El taller terapéutico con ácido lisérgico constó de tres días de aislamiento del mundo. Es un ayuno de la comodidad: dormimos en esteras, sin luz eléctrica, los baños eran letrinas de madera donde depositábamos baldes de aserrín después de usarlos. Un ayuno de la palabra: se nos pidió silencio en varios momentos del taller. Un ayuno con el fin de propiciar las condiciones para un encuentro óptimo con nosotros mismos.

La mañana de la toma de la Medicina L hicimos una fila india y caminamos por más de una hora por las montañas de Boyacá.

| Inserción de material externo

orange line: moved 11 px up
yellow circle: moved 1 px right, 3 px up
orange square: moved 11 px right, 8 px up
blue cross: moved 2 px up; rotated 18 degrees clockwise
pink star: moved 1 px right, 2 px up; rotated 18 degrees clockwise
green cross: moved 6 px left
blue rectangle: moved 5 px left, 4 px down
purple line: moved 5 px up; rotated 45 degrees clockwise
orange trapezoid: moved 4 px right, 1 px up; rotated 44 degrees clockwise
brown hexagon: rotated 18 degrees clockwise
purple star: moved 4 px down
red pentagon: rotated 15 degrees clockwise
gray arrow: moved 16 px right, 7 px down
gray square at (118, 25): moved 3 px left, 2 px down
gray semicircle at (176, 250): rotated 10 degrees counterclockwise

Uno detrás de otro, en completo silencio, nos relevábamos el liderato para después ocupar la cola y nos preguntábamos por el motivo de la ingesta del enteógeno. ¿Por qué lo hago? ¿Qué deseo encontrar? Yo quería sanar mis heridas emocionales, ese era mi propósito: entender qué me hacía daño de mi anterior relación sentimental, cuáles eran sus rezagos, qué me impedía continuar con mi vida, qué me llenaba de odio y resentimiento. Y así ocurrió: lo viví con transparencia en la visión que reconstruí anteriormente. Salí transformado de la experiencia. Con claridad sobre los aspectos en que debía trabajar para sanar.

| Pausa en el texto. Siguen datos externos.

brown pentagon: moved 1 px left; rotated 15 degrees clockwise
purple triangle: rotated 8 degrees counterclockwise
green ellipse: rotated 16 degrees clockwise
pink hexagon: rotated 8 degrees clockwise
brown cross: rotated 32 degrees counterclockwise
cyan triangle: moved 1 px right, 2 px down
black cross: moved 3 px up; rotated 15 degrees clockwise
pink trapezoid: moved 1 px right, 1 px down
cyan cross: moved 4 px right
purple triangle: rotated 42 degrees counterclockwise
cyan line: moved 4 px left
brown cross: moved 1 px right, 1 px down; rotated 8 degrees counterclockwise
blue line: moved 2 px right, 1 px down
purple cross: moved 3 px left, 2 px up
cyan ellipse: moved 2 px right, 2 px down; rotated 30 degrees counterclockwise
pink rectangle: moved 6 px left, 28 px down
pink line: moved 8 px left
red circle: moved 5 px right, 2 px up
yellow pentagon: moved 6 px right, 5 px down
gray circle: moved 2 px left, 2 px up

El Dr. nos recordó que 'humildad' viene de la raíz latina humus, que significa tierra, y en esos momentos, tras las postraciones, me sentí parte de ella

Después de la caminata volvimos a la maloca. El Dr. nos pidió sentarnos en las esteras y formar una círculo. Antes de la ingesta, ejecutamos una serie de postraciones de budismo tibetano que consistían en levantar los brazos separados sobre la cabeza y luego unirlos como recogiendo la energía alrededor. Luego, con los ojos cerrados, bajábamos las manos unidas en posición de plegaria, por la frente, el cuello, el corazón y el ombligo. En este punto había que separar las manos y abrirlas hacia el suelo en un gesto de entrega, acompañado del acto de arrodillarse y dejarse caer sobre los codos para después arrastrarse con los brazos en la tierra y el rostro pegado a ella. Luego volver arriba con las palmas de las manos, quedar arrodillado, ponerse de pie, levantar los brazos y repetir el ejercicio varias veces, cada quien a su propio ritmo. Las postraciones se hacen para entrar en un estado de humildad y entrega. Cuanto menos haya que luchar con el ácido, más gratificante es la experiencia. El Dr. nos recordó que 'humildad' viene de la raíz latina humus, que significa tierra, y en esos momentos, tras las postraciones, me sentí parte de ella.

Puse el LSD en mi boca. Lo mastiqué con paciencia y recordé, mientras la sustancia No. 25 de Hofmann hacía enlace con mis neurotransmisores, algo que vi en el documental Neurons to Nirvana (2013, Oliver Hockenhull): las medicinas sagradas usadas durante milenios por las culturas provienen de las plantas, y las plantas no se mueven, ni emiten sonidos; se comunican mediante la química. Entonces recordé algo que vi en otro documental, DMT The Spirit Molecule (2010, Mitch Schultz): su lenguaje, esencialmente químico, es una información que ha maravillado a personajes notables como John Lennon, Steve Jobs, Hunter S. Thompson y Albert Hofmann, y esa información, encriptada en la composición y la estructura de las plantas, está ahí para nosotros, por alguna razón importante.

Quizás, solo quizás, en ese código que nos revelan las plantas se encuentre la clave para ser mejores como especie. Tal vez, solo tal vez, en esas medicinas se encuentre el acceso a nuestro siguiente paso evolutivo.

Yo, por mi parte, asistiré a la próxima toma de Medicina L.